There’s nothing particularly fresh about the dramatic set-up or the characters’ tightly entwined stories of creative triumph against adversity and redemption.
However, Johnson and Ross – daughter of Motown legend Diana Ross – are an appealing double-act, harmonising sweetly as demanding diva and dogsbody in quickfire verbal exchanges.
Screenwriter Flora Greeson has an ear for amusing dialogue like when Ross’ self-absorbed songbird tip toes through a cover version of an apology.
“I may, or may not, have said some things that could have hurt someone’s feelings and for that... I forgive myself!” she smiles.
However, the script stumbles with a contrived final act plot revelation, which ultimately auto-tunes a rousing chorus of emotional healing with mawkish sentiment.
For the past three years, Maggie Sherwoode (Johnson) has worked long, thankless hours as personal lackey to egotistical music superstar Grace Davis (Ross).
She may have 11 Grammys on the mantelpiece but Grace hasn’t released new music for years and long-time manager Jack Robertson (Ice Cube) is insisting they should rest on fading laurels by agreeing a swansong 10-year residency at Caesars Palace in Las Vegas.
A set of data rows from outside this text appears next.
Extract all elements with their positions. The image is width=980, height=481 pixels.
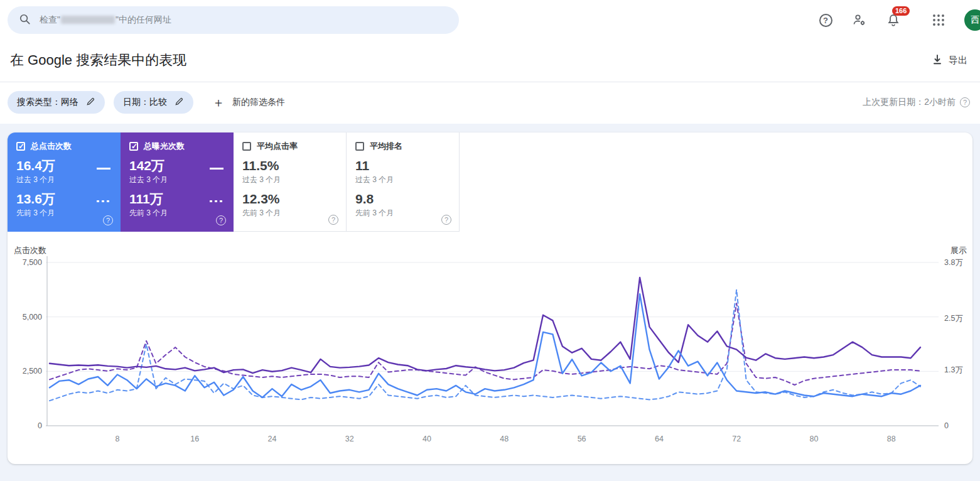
metric-card-average-ctr[interactable]: 平均点击率 11.5%过去 3 个月 12.3%先前 3 个月 ? — [234, 132, 347, 232]
x-tick-label: 88 — [887, 435, 896, 443]
download-icon — [932, 54, 943, 67]
dashed-line-icon — [97, 200, 110, 202]
filter-chip-date[interactable]: 日期：比较 — [114, 91, 193, 114]
metric-value-current: 11 — [355, 159, 450, 173]
filter-chip-search-type[interactable]: 搜索类型：网络 — [8, 91, 105, 114]
metric-cards-row: 总点击次数 16.4万过去 3 个月 13.6万先前 3 个月 ? 总曝光次数 … — [8, 132, 972, 232]
metric-value-current: 142万 — [129, 159, 225, 173]
solid-line-icon — [97, 168, 110, 170]
y-left-tick-label: 0 — [38, 421, 42, 430]
performance-panel: 总点击次数 16.4万过去 3 个月 13.6万先前 3 个月 ? 总曝光次数 … — [8, 132, 972, 464]
metric-card-total-impressions[interactable]: 总曝光次数 142万过去 3 个月 111万先前 3 个月 ? — [121, 132, 234, 232]
checkbox-checked-icon[interactable] — [129, 142, 138, 151]
apps-grid-icon[interactable] — [930, 12, 947, 28]
x-tick-label: 48 — [500, 435, 509, 443]
metric-card-total-clicks[interactable]: 总点击次数 16.4万过去 3 个月 13.6万先前 3 个月 ? — [8, 132, 121, 232]
y-left-tick-label: 7,500 — [23, 258, 42, 267]
dashed-line-icon — [210, 200, 223, 202]
x-tick-label: 56 — [578, 435, 586, 443]
right-axis-title: 展示 — [950, 246, 967, 255]
checkbox-checked-icon[interactable] — [16, 142, 25, 151]
notification-badge: 166 — [892, 6, 910, 16]
x-tick-label: 24 — [268, 435, 277, 443]
x-tick-label: 40 — [423, 435, 431, 443]
y-right-tick-label: 1.3万 — [944, 365, 963, 374]
checkbox-unchecked-icon[interactable] — [242, 142, 251, 151]
y-left-tick-label: 5,000 — [23, 313, 42, 322]
edit-pencil-icon — [86, 97, 95, 108]
help-question-icon[interactable]: ? — [441, 215, 451, 225]
user-settings-icon[interactable] — [851, 12, 868, 28]
metric-value-previous: 12.3% — [242, 192, 337, 206]
x-tick-label: 16 — [190, 435, 199, 443]
x-tick-label: 8 — [115, 435, 119, 443]
x-tick-label: 72 — [732, 435, 741, 443]
title-row: 在 Google 搜索结果中的表现 导出 — [0, 40, 980, 82]
solid-line-icon — [210, 168, 223, 170]
metric-card-average-position[interactable]: 平均排名 11过去 3 个月 9.8先前 3 个月 ? — [347, 132, 460, 232]
plus-icon: ＋ — [212, 96, 225, 109]
url-inspection-search-input[interactable]: 检查""中的任何网址 — [8, 6, 459, 34]
checkbox-unchecked-icon[interactable] — [355, 142, 364, 151]
top-bar: 检查""中的任何网址 ? 166 — [0, 0, 980, 40]
help-icon[interactable]: ? — [817, 12, 834, 28]
app-header: 检查""中的任何网址 ? 166 — [0, 0, 980, 124]
top-icon-cluster: ? 166 西 — [817, 0, 980, 40]
filter-bar: 搜索类型：网络 日期：比较 ＋ 新的筛选条件 上次更新日期：2小时前 ? — [0, 82, 980, 124]
y-right-tick-label: 2.5万 — [944, 314, 963, 323]
series-clicks-previous — [50, 289, 920, 401]
series-impressions-previous — [50, 303, 920, 385]
y-right-tick-label: 3.8万 — [944, 258, 963, 267]
x-tick-label: 80 — [810, 435, 819, 443]
search-placeholder: 检查""中的任何网址 — [40, 14, 171, 26]
y-left-tick-label: 2,500 — [23, 367, 42, 376]
new-filter-button[interactable]: ＋ 新的筛选条件 — [212, 96, 285, 109]
series-clicks-current — [50, 294, 920, 397]
series-impressions-current — [50, 278, 920, 373]
help-question-icon[interactable]: ? — [328, 215, 338, 225]
edit-pencil-icon — [175, 97, 184, 108]
x-tick-label: 32 — [345, 435, 354, 443]
chart-area: 7,5005,0002,50003.8万2.5万1.3万081624324048… — [8, 232, 972, 464]
main-content: 总点击次数 16.4万过去 3 个月 13.6万先前 3 个月 ? 总曝光次数 … — [0, 124, 980, 464]
help-question-icon[interactable]: ? — [960, 97, 970, 107]
left-axis-title: 点击次数 — [14, 246, 46, 255]
metric-value-previous: 111万 — [129, 192, 225, 206]
metric-value-previous: 9.8 — [355, 192, 450, 206]
search-icon — [19, 13, 31, 27]
x-tick-label: 64 — [655, 435, 664, 443]
performance-chart: 7,5005,0002,50003.8万2.5万1.3万081624324048… — [8, 239, 972, 458]
metric-value-previous: 13.6万 — [16, 192, 112, 206]
page-title: 在 Google 搜索结果中的表现 — [10, 51, 186, 70]
avatar[interactable]: 西 — [964, 9, 980, 31]
y-right-tick-label: 0 — [944, 421, 949, 430]
metric-value-current: 16.4万 — [16, 159, 112, 173]
last-updated-label: 上次更新日期：2小时前 ? — [863, 97, 970, 108]
redacted-site-name — [61, 16, 115, 24]
metric-value-current: 11.5% — [242, 159, 337, 173]
notifications-bell-icon[interactable]: 166 — [885, 12, 902, 28]
export-button[interactable]: 导出 — [932, 54, 970, 67]
help-question-icon[interactable]: ? — [103, 215, 113, 225]
help-question-icon[interactable]: ? — [216, 215, 226, 225]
Maggie, who is a die-hard Grace Davis fan and yearns to be a music producer, silently disagrees and she makes her point by producing a mix of a forthcoming greatest hits live album by her idol.
Jack is furious.
“If you want to be a producer, you find your own goddamn clients and stay out of mine!” he seethes.
Maggie tearfully obliges. By day, she is at Grace’s beck and call and by night bluffs her way as producer of insecure yet talented singer-songwriter David Cliff (Kelvin Harrison, Jr).
Sparks of attraction fly and Maggie feebly maintains a divide between business and pleasure: “Brian Epstein did not sleep with The Beatles”.
The High Note doesn’t quite soar to the rafters like the title suggests but Ganatra’s handsomely mounted picture entertains consistently between gentle plucks of heartstrings. Comic relief alternates between Zoe Chao as Maggie’s flatmate and June Diane Raphael as Grace’s housekeeper, who knows her station and gladly keeps to it, reminding Maggie: “I manage the house not the woman that lives inside of it.” A fleeting appearance from a surprisingly serious Eddie Izzard as one of Grace’s musical peers feels like a missed opportunity for playfulness.
■ Available to download and stream from May 29.